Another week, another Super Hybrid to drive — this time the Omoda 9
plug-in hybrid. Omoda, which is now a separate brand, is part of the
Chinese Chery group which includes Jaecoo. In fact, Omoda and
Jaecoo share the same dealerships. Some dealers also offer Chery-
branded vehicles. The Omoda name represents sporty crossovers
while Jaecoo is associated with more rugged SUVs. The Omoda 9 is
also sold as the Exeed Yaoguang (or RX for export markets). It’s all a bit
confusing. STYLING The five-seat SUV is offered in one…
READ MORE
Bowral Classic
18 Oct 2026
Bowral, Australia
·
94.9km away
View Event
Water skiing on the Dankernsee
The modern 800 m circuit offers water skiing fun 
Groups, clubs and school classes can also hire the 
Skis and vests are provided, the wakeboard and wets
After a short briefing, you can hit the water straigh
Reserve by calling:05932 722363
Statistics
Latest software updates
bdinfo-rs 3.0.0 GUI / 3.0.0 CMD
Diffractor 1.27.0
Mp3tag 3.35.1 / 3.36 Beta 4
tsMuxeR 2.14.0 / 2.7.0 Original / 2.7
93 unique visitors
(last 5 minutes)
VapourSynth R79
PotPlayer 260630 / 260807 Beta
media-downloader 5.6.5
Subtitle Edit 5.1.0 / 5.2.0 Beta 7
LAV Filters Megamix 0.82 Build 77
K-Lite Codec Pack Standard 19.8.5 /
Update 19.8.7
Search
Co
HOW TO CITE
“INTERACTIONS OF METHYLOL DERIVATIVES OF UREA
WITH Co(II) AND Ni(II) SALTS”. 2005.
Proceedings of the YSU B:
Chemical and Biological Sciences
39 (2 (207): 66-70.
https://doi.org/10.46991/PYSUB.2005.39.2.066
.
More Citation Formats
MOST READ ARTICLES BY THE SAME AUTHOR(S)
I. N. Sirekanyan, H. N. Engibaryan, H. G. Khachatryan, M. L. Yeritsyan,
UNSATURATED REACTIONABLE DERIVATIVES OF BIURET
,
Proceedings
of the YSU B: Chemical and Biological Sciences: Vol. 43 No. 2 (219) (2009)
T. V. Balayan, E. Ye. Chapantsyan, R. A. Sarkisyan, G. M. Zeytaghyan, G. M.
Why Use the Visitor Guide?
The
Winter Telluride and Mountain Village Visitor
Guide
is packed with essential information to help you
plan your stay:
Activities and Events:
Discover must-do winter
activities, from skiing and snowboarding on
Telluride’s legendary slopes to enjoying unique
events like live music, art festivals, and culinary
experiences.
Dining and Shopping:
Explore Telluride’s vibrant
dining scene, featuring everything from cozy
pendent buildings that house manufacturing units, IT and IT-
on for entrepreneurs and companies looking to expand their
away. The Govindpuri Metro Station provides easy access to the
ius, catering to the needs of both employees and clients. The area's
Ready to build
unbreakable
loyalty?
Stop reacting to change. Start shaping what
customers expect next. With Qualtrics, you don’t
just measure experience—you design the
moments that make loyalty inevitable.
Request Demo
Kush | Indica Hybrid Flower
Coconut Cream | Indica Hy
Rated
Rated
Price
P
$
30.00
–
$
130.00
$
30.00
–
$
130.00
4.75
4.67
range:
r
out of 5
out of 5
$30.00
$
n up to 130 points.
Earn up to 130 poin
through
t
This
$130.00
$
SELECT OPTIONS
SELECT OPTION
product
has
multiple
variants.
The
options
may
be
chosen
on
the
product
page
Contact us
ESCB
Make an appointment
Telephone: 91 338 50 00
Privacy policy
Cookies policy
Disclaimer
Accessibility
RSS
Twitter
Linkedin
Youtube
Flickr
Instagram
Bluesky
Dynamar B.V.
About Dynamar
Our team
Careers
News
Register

...

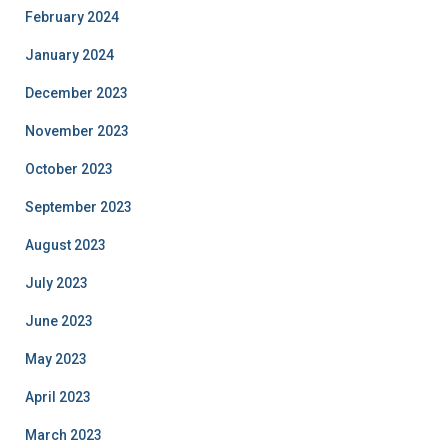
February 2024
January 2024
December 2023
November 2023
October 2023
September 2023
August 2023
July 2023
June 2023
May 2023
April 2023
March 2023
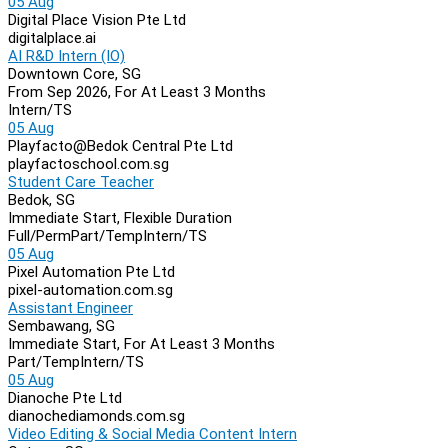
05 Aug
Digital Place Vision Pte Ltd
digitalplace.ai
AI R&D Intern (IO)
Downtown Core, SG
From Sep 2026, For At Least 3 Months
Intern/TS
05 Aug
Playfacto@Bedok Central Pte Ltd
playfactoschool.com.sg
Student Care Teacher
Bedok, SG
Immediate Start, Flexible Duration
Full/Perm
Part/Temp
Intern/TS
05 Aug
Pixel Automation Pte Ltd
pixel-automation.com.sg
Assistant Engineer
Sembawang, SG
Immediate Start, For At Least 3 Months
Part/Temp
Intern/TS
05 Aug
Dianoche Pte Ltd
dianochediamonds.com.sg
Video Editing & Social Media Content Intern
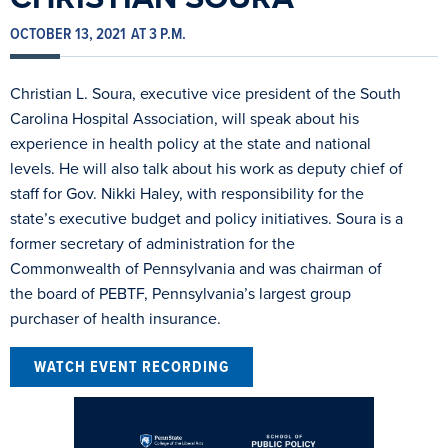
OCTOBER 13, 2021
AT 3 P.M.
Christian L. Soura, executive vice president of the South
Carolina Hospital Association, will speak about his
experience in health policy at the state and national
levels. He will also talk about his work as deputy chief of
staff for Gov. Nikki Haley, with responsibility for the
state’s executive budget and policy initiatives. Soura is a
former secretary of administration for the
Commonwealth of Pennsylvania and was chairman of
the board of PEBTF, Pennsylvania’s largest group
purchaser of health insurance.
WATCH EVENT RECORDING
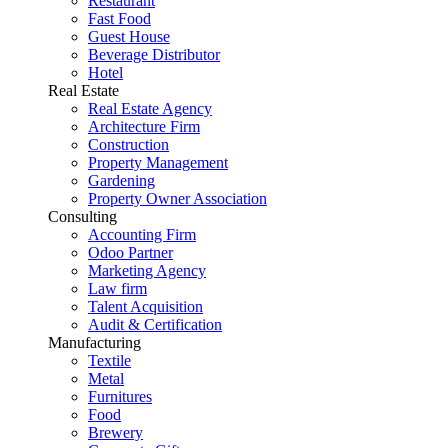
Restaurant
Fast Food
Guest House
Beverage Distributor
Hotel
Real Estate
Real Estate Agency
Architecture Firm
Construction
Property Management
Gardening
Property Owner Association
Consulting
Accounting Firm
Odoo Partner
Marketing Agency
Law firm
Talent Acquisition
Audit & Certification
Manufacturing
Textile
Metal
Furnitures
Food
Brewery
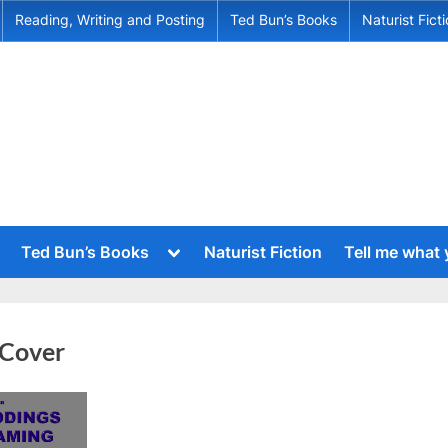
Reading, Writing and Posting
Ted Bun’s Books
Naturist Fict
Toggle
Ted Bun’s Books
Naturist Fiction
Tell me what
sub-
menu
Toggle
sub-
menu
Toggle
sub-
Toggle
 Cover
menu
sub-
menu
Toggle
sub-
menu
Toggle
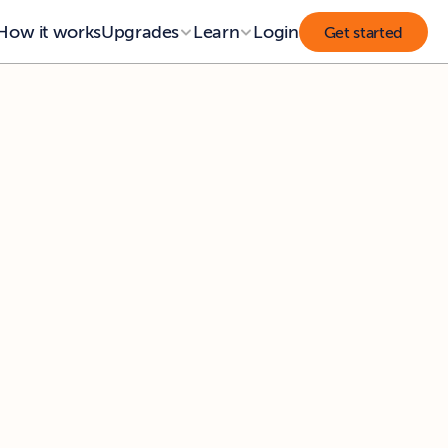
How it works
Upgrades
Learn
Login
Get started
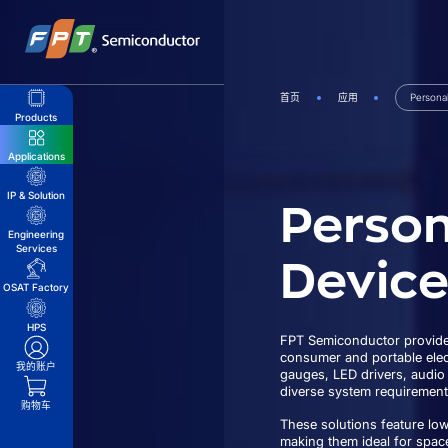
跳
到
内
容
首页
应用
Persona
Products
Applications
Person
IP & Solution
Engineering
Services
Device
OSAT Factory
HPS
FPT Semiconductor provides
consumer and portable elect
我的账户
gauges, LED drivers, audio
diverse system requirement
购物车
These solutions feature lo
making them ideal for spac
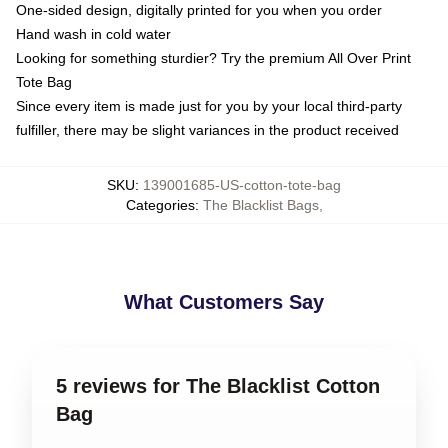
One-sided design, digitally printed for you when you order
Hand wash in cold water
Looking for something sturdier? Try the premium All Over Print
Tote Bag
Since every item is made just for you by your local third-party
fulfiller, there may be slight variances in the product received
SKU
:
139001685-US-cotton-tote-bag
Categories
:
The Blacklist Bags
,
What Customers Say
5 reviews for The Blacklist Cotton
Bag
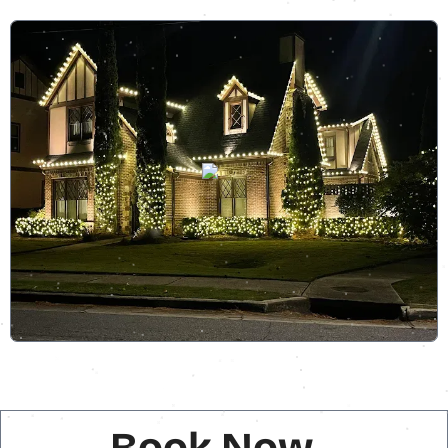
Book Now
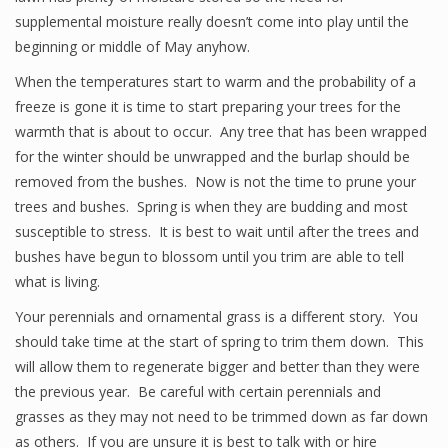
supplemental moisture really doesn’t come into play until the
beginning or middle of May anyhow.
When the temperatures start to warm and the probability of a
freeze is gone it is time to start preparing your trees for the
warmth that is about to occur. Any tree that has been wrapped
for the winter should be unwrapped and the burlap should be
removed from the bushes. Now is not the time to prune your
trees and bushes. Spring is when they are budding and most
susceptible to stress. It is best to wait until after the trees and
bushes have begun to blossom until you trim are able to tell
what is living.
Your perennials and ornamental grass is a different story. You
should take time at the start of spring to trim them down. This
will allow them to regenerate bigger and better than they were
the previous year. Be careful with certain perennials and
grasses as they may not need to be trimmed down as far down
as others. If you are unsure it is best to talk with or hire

EXERCISE DETAILS: All pictures are to be skipped. Output, word for word, the lines in the data above starting at the line containing "Downtown Core, SG" and ending at the line containing "experience in health".

REPLY TO THE TASK:
Downtown Core, SG
From Sep 2026, For At Least 3 Months
Intern/TS
05 Aug
Playfacto@Bedok Central Pte Ltd
playfactoschool.com.sg
Student Care Teacher
Bedok, SG
Immediate Start, Flexible Duration
Full/Perm
Part/Temp
Intern/TS
05 Aug
Pixel Automation Pte Ltd
pixel-automation.com.sg
Assistant Engineer
Sembawang, SG
Immediate Start, For At Least 3 Months
Part/Temp
Intern/TS
05 Aug
Dianoche Pte Ltd
dianochediamonds.com.sg
Video Editing & Social Media Content Intern
OCTOBER 13, 2021
AT 3 P.M.
Christian L. Soura, executive vice president of the South
Carolina Hospital Association, will speak about his
experience in health policy at the state and national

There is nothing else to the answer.